|Julie de Thellusson-Ployard, 1760|
After the film yesterday, I walked through Soho to the Royal Academy (passing Foyle's, where I finally gave in and treated myself to a very expensive book that I've wanted for ages). I ignored the throng milling around for Ai Weiwei, though I might go back - his tree sculpture in the courtyard looks wonderful. But I was more in the mood for the extraordinary pastels of Jean-Etienne Liotard. We don't know him better because it has only recently become possible to transport pastels without damaging them. This is the most engaging exhibition I've seen for ages. Not just the medium - what a master he was, you wouldn't think you could achieve such extraordinary detail with pastel - but the wonderful intimacy and liveliness of his portraits. Look at this bridal portrait of Julie de Thellusson-Ployard, aged about 20 (that's her husband's portrait on her wrist) ... Doesn't she look fun, and not likely to say no to a second slice of cake!
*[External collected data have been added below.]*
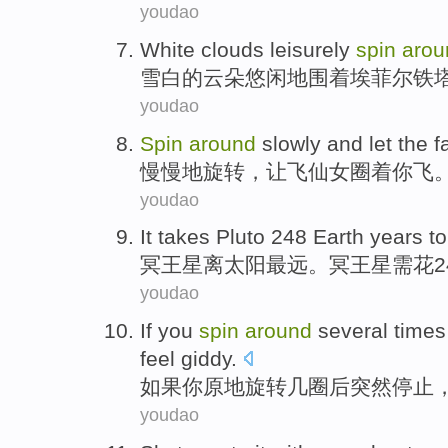
youdao
White
clouds
leisurely
spin
arou
雪白
的
云朵
悠闲地
围着
埃菲尔
铁
youdao
Spin
around
slowly
and
let
the f
慢慢地
旋转
，
让
飞
仙女
圈
着你飞
youdao
It
takes
Pluto
248
Earth
years
t
冥王星
离
太阳
最远。冥王星
需花
2
youdao
If
you
spin
around
several
times
feel
giddy
.
如果
你
原地
旋转
几
圈
后
突然
停止
youdao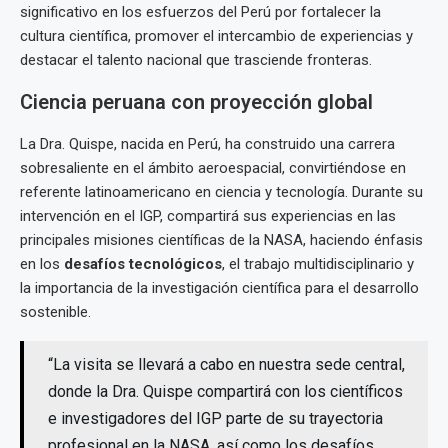
significativo en los esfuerzos del Perú por fortalecer la
cultura científica, promover el intercambio de experiencias y
destacar el talento nacional que trasciende fronteras.
Ciencia peruana con proyección global
La Dra. Quispe, nacida en Perú, ha construido una carrera
sobresaliente en el ámbito aeroespacial, convirtiéndose en
referente latinoamericano en ciencia y tecnología. Durante su
intervención en el IGP, compartirá sus experiencias en las
principales misiones científicas de la NASA, haciendo énfasis
en los
desafíos tecnológicos
, el trabajo multidisciplinario y
la importancia de la investigación científica para el desarrollo
sostenible.
“La visita se llevará a cabo en nuestra sede central,
donde la Dra. Quispe compartirá con los científicos
e investigadores del IGP parte de su trayectoria
profesional en la NASA, así como los desafíos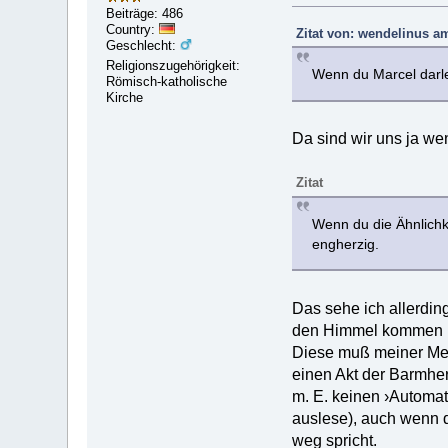
Beiträge: 486
Country:
Zitat von: wendelinus a
Geschlecht:
Religionszugehörigkeit:
Wenn du Marcel darleg
Römisch-katholische
Kirche
Da sind wir uns ja wen
Zitat
Wenn du die Ähnlichk
engherzig.
Das sehe ich allerding
den Himmel kommen kö
Diese muß meiner Mei
einen Akt der Barmherz
m. E. keinen ›Automat
auslese), auch wenn d
weg spricht.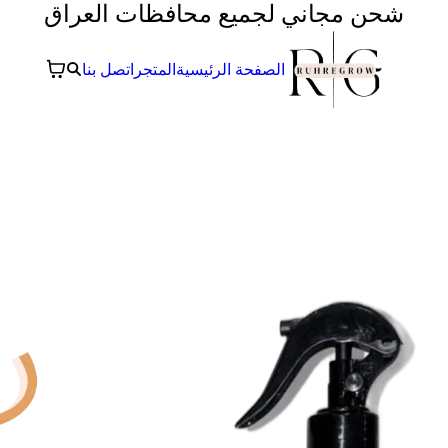
شحن مجاني لجميع محافظات العراق
الصفحة الرئيسية
المتجر
اتصل بنا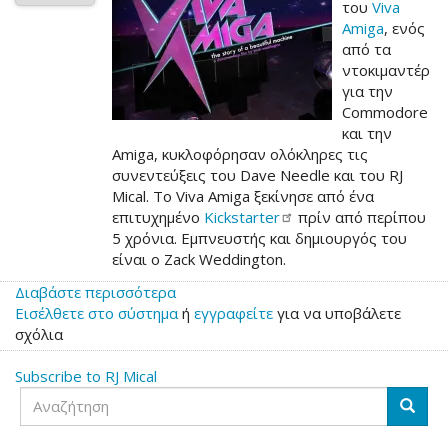
του
Viva
Amiga
, ενός
από τα
ντοκιμαντέρ
για την
Commodore
και την
Amiga, κυκλοφόρησαν ολόκληρες τις
συνεντεύξεις του Dave Needle και του RJ
Mical. Το Viva Amiga ξεκίνησε από ένα
επιτυχημένο
Kickstarter
πρίν από περίπου
5 χρόνια. Εμπνευστής και δημιουργός του
είναι ο Zack Weddington.
Διαβάστε περισσότερα
για
Εισέλθετε στο σύστημα
το
ή
εγγραφείτε
για να υποβάλετε
σχόλια
Viva
Amiga:
Subscribe to RJ Mical
Dave
Αναζήτηση
Needle
Αναζή
και
RJ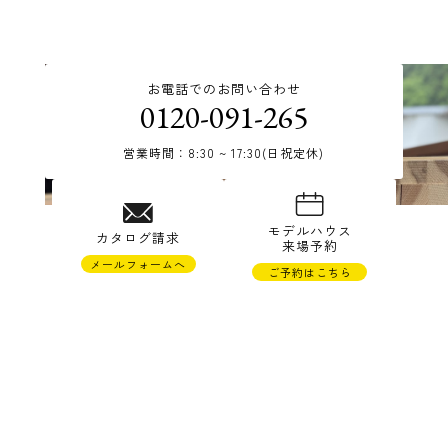
お電話でのお問い合わせ
0120-091-265
営業時間：8:30 ~ 17:30(日祝定休)
© TAKAHASHI JYUKEN Co.,Ltd.
モデルハウス
カタログ請求
来場予約
メールフォームへ
ご予約はこちら
株式会社高橋住研
〒988-0121 宮城県気仙沼市松崎萱90-22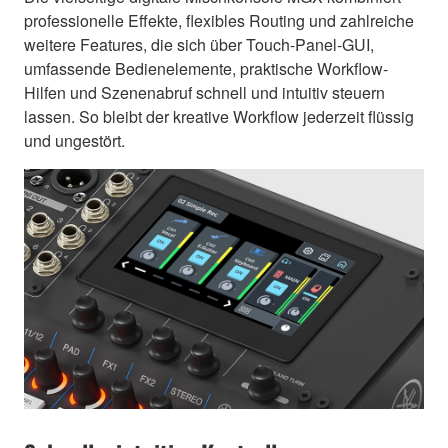
professionelle Effekte, flexibles Routing und zahlreiche
weitere Features, die sich über Touch-Panel-GUI,
umfassende Bedienelemente, praktische Workflow-
Hilfen und Szenenabruf schnell und intuitiv steuern
lassen. So bleibt der kreative Workflow jederzeit flüssig
und ungestört.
And this is Princess Louisa-Anne, aged five, the sickly delicate child of the late Frederick, Prince of Wales and Princess Augusta. He captures her alert, lively curiosity at the same time as her wan peakiness ... see how thin she is, that dress is so big for her that it's slipping down her chest below her nipple. I kept thinking that if you stripped off the expensive gown, she'd look like an under-nourished slum child.
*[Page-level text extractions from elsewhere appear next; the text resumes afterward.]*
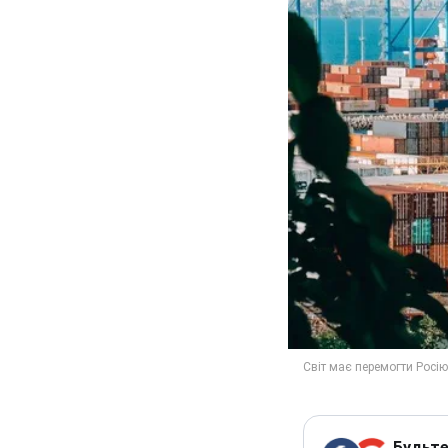
Будьте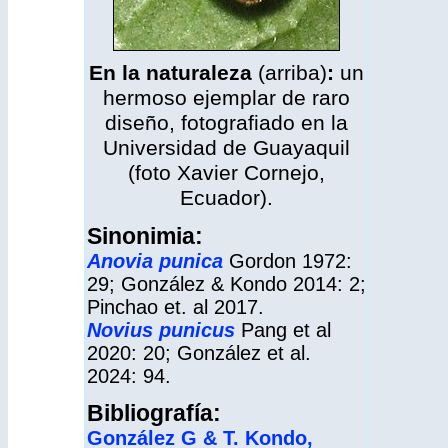
En la naturaleza
(arriba)
:
un
hermoso ejemplar de raro
diseño, fotografiado en la
Universidad de Guayaquil
(foto Xavier Cornejo,
Ecuador).
Sinonimia:
Anovia punica
Gordon 1972:
29; González & Kondo 2014: 2;
Pinchao et. al 2017.
Novius punicus
Pang et al
2020: 20; González et al.
2024: 94.
Bibliografía:
González G & T. Kondo,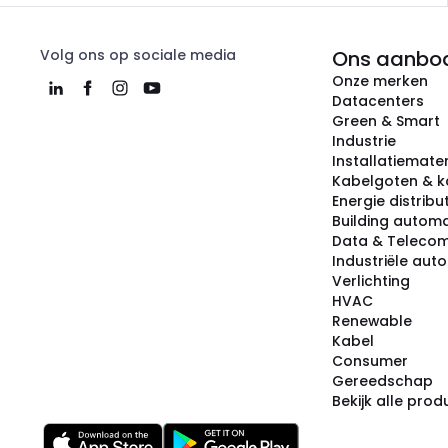
Volg ons op sociale media
Ons aanbo
Onze merken
Datacenters
Green & Smart
Industrie
Installatiemater
Kabelgoten & k
Energie distribu
Building automa
Data & Teleco
Industriële aut
Verlichting
HVAC
Renewable
Kabel
Consumer
Gereedschap
Bekijk alle pro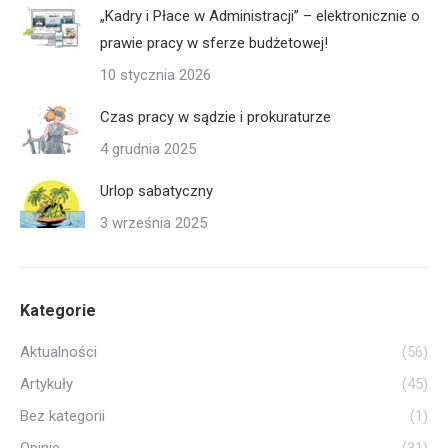
„Kadry i Płace w Administracji” – elektronicznie o
prawie pracy w sferze budżetowej!
10 stycznia 2026
Czas pracy w sądzie i prokuraturze
4 grudnia 2025
Urlop sabatyczny
3 września 2025
Kategorie
Aktualności
(56)
Artykuły
(45)
Bez kategorii
(1)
While I was there, I stepped in to the library to see Edmund de Waal's display White. There is nothing whiter than a white page, nothing quieter than a library, he says ... err, no, not any more, because the effect was rather spoiled by the constant clickety-clack of computer keyboards. It is beautifully hung with mirrors - and I was delighted to see the famous Hare with Amber Eyes - but this is a tiny display, you'll be in and out in ten minutes, and unless you're a member I think you'd feel pretty miffed at paying a fiver. Don't think it would have killed the RA to make this one admission free.